The surgeon instead of making a large incision pushes a small instrument known as a laparoscope (a thin tube with a camera and light) through a small opening at the abdominal wall. This gives a clear picture of the organs of the abdomen and pelvis in a video monitor.

The important aspects of Diagnostic Laparoscopy include:

  • Purpose: To determine the cause of abdominal or pelvic pain, infertility, internal bleeding, infections, or growths (as tumors or cysts).
  • Organs to be examined include liver, gallbladder, pancreas, intestines, appendix, uterus, ovaries, fallopian tubes, and lymph nodes.

Common Uses:

  • Explaining the reasons of abdominal or pelvic pain.
  • Ruling out endometriosis, fibroids or pelvic inflammatory disease (PID).
  • The evaluation of unexplained infertility.
  • The diagnosis of cancers, abdominal tuberculosis, or liver disease.
  • Diagnostic- Rule out appendicitis or gallbladder disease.

Diagnostic Laparoscopy Procedure

The Diagnostic Laparoscopy Procedure has been broken down into a step wise manner as follows:

Preparation

  • The patient is exposed to preoperative examinations (blood tests, imaging, ECG, etc.).
  • It normally requires 6 -8 hours of pre-operative fasting.
  • General anaesthesia is done to make sure that the patient is asleep and free of pain.

Positioning and Cleaning

  • The patient is placed in the operating table where he usually lays on his back.
  • To minimize the risk of infection, the abdomen is wiped with antiseptic solution.

Incision and Access

  • Some little puncture (approximately 0.5-1 cm) is made close to the belly button.
  • An entry point is made with a hollow needle (Veress needle) or trocar.

Insufflation

  • The gas of carbon dioxide (CO 2) is slowly injected into the abdominal cavity.
  • This distends the abdomen, allowing the surgeon to view organs clearly and manipulate the tools without any difficulties.

Insertion of Laparoscope

  • Through the incision, the laparoscope (thin tube containing light and camera) is inserted.
  • The camera sends live images to the pelvic and abdominal organs to a monitor.

Examination

  • The surgeon examines the organs with care including the liver, gallbladder, stomach, intestines, appendix, uterus, ovaries, and fallopian tubes.
  • Cysts, adhesions, tumors, endometriosis, infections, or internal bleeding are some of the abnormalities that can be identified.

Additional Ports (if needed)

  • This is sometimes accompanied by one or two additional smaller incisions to place instruments to enable a closer examination or minor surgery (e.g., biopsy, removal of adhesions).

Completion

  • The instruments are disinvested after examination (and possible minor intervention).
  • The abdomen releases the CO 2 gas.
  • The tiny cuts are sealed with stitches or adhesive tapes and anatomically bound with a dressing.

Recovery

  • The patient is taken to recovery room where he is monitored until he is fully awake.
  • The findings and the overall health of the patients can allow most of them to go home the same day or within 24 hours.

Diagnostic Laparoscopy for Infertility

Diagnostic laparoscopy is a minimally invasive operation used to diagnose infertility, in which a doctor is able to directly inspect the pelvic organs of a woman (uterus, ovaries, and fallopian tubes) that could be the cause of the difficulty in conceiving.
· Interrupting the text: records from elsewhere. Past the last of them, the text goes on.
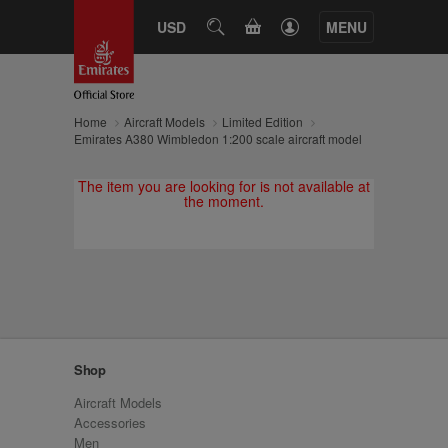
CART
USD
SEARCH
MENU
Home
Aircraft Models
Limited Edition
Emirates A380 Wimbledon 1:200 scale aircraft model
The item you are looking for is not available at
the moment.
Shop
Aircraft Models
Accessories
Men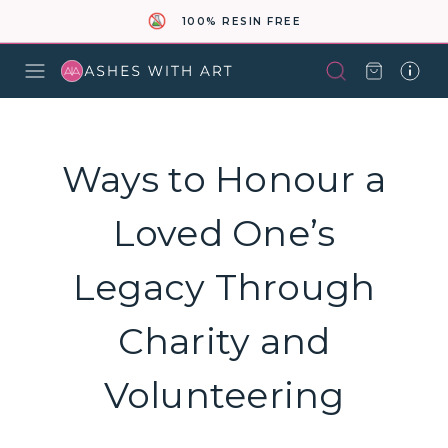
100% RESIN FREE
Ways to Honour a
Loved One’s
Legacy Through
Charity and
Volunteering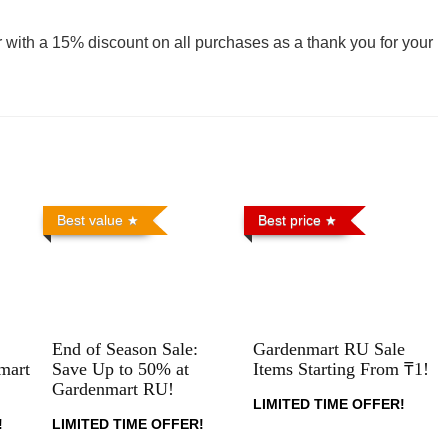
 with a 15% discount on all purchases as a thank you for your
Best value
Best price
End of Season Sale:
Gardenmart RU Sale
mart
Save Up to 50% at
Items Starting From ₸1!
Gardenmart RU!
LIMITED TIME OFFER!
!
LIMITED TIME OFFER!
When there is no clear answer based on less invasive tests (such as ultrasound or HSG - hysterosalpingography) it is usually suggested.

The reasons of Diagnostic Laparoscopy in infertility

It assists in the identification of underlying factors of infertility that otherwise cannot be observed in regular scans and they include:

  • Obstructed fallopian tubes (unilateral and bilateral)
  • Endometriosis (the hypotrophy of uterine tissue)
  • Obstructing tissue (pelvic adhesions/ scar tissue) in the previous surgery or infections.
  • Ovarian cysts or tumors
  • Fibroids that impact fertility.
  • Pelvic inflammatory disease (PID) or tuberculosis of the genitals.
  • Uterine malformations or malformations of neighboring organs.

Procedure

  • This is accomplished by general anaesthesia of the patient.
  • A minor cut is done around the belly button.
  • A better view of the abdomen is gained by inflating it with carbon dioxide gas.
  • A laparoscope (camera) is put in to see the organs of the pelvis.

A dye test (chromopertubation) can be conducted:

  • The cervix is passed through with a colored dye (methylene blue or indigo carmine) into the uterus and fallopian tubes.
  • And in the event of open tubes, the dye leaks into the abdomen and is seen through the laparoscope.
  • When clogged, none of the dye is transmitted, which proves the blockage of tubes.
  • The surgeon can also perform biopsies or cure minor illnesses in the same procedure (e.g. remove adhesions, treat endometriosis).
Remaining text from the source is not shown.